(Collected data)
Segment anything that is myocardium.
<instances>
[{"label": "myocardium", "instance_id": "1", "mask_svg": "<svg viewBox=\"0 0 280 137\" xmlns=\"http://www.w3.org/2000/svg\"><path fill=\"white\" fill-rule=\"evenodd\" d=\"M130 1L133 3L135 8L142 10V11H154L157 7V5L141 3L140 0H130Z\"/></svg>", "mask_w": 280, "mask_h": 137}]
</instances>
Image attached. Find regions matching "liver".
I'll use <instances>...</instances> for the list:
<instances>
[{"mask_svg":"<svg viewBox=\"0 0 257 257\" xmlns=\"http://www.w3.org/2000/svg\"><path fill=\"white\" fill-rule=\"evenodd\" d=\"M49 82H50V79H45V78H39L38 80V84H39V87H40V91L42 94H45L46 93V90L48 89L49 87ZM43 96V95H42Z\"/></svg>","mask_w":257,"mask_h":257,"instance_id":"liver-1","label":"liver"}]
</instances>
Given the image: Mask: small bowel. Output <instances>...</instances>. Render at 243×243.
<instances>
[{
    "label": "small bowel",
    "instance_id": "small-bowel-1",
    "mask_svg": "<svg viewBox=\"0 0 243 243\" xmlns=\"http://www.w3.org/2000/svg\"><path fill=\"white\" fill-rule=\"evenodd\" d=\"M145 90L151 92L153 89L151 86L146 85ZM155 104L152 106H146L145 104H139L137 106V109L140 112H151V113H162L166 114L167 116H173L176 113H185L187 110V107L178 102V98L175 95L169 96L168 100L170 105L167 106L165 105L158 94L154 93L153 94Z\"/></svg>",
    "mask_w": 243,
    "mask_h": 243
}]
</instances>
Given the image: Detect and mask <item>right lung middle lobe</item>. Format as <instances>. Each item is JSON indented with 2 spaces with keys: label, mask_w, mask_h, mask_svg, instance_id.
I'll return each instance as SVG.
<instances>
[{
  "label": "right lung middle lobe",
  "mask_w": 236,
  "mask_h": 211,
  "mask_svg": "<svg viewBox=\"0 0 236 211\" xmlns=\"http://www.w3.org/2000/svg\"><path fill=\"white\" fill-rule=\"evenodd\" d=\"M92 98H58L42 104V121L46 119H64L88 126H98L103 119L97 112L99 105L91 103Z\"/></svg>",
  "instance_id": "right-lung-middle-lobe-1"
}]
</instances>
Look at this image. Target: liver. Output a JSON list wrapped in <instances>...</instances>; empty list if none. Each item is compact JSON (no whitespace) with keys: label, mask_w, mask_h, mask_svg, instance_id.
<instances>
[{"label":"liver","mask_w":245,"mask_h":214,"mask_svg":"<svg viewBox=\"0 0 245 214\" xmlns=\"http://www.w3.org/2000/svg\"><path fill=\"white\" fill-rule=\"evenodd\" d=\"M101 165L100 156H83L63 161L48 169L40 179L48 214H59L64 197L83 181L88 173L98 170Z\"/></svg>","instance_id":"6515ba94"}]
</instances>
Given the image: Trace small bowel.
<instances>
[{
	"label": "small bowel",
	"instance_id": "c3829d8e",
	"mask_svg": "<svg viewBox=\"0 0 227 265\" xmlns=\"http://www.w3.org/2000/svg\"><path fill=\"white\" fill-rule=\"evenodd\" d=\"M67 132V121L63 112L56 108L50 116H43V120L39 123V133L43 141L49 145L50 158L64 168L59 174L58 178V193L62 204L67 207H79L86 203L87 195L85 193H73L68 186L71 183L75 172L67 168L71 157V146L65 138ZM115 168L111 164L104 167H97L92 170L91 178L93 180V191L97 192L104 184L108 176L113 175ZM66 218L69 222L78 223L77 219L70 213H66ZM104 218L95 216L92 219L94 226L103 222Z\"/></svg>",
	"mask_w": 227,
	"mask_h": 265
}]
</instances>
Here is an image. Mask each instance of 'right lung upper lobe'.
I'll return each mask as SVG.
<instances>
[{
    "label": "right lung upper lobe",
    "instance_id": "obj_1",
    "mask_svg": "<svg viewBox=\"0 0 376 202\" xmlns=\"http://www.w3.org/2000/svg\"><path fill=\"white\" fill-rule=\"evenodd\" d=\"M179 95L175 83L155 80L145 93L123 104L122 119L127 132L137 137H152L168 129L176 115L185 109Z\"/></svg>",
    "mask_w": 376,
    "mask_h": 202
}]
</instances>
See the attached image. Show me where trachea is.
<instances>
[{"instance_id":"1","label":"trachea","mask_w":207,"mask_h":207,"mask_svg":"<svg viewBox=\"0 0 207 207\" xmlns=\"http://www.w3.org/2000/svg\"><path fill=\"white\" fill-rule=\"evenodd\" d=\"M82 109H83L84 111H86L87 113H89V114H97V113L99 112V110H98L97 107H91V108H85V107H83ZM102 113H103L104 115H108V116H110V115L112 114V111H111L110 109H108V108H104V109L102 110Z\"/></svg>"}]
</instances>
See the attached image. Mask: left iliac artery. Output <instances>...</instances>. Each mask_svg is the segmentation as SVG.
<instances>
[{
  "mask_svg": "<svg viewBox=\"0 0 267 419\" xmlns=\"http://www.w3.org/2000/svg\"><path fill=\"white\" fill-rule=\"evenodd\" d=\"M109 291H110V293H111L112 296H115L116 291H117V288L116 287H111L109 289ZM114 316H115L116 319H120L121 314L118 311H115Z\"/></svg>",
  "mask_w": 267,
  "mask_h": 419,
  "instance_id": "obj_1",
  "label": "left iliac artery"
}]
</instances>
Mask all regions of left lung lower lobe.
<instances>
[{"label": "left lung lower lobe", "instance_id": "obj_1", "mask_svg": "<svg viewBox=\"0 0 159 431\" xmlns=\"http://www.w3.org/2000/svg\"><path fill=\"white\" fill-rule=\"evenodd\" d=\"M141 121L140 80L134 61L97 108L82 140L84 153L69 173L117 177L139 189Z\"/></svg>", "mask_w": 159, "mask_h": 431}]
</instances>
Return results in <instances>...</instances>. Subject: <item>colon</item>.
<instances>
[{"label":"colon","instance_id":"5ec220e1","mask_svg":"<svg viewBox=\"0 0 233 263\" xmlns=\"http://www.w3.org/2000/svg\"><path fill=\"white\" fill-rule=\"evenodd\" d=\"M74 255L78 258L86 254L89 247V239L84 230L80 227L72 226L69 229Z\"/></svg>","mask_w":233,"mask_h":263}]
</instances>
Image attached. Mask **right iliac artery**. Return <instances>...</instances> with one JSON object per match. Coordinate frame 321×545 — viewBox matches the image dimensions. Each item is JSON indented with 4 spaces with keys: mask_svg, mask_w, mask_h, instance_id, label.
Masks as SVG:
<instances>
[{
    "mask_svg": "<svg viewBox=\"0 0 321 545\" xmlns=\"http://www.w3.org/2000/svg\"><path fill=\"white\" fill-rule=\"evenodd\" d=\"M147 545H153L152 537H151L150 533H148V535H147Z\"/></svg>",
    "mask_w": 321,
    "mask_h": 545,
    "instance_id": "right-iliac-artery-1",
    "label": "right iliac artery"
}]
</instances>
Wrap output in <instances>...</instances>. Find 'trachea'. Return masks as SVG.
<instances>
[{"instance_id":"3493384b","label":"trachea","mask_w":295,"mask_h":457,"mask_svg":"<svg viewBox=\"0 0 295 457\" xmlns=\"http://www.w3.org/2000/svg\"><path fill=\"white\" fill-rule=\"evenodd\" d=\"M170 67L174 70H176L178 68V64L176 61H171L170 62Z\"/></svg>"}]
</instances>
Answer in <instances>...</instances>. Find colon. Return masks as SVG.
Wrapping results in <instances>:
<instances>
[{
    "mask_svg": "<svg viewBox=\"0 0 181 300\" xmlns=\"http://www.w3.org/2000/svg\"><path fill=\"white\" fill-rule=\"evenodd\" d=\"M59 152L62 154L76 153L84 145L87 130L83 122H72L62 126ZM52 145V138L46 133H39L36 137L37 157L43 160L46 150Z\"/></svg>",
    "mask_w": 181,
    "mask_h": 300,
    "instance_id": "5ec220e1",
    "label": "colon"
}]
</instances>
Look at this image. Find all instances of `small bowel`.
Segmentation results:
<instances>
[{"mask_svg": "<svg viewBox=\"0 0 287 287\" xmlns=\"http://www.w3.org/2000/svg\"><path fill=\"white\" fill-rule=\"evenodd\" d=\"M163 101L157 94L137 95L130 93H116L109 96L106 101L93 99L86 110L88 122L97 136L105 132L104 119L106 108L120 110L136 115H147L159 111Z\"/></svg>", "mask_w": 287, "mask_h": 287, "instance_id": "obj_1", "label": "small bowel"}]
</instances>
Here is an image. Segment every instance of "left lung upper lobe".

Task statement: Only the lines from the one containing "Look at this image. Find" through the last line above belong in your answer. Retype them exactly.

Solution to the problem:
Look at this image. Find all instances of `small bowel`.
Segmentation results:
<instances>
[{"mask_svg": "<svg viewBox=\"0 0 287 287\" xmlns=\"http://www.w3.org/2000/svg\"><path fill=\"white\" fill-rule=\"evenodd\" d=\"M163 101L157 94L137 95L130 93H116L109 96L106 101L93 99L86 110L88 122L97 136L105 132L104 119L106 108L120 110L136 115H147L159 111Z\"/></svg>", "mask_w": 287, "mask_h": 287, "instance_id": "obj_1", "label": "small bowel"}]
</instances>
Here is an image. Segment every instance of "left lung upper lobe".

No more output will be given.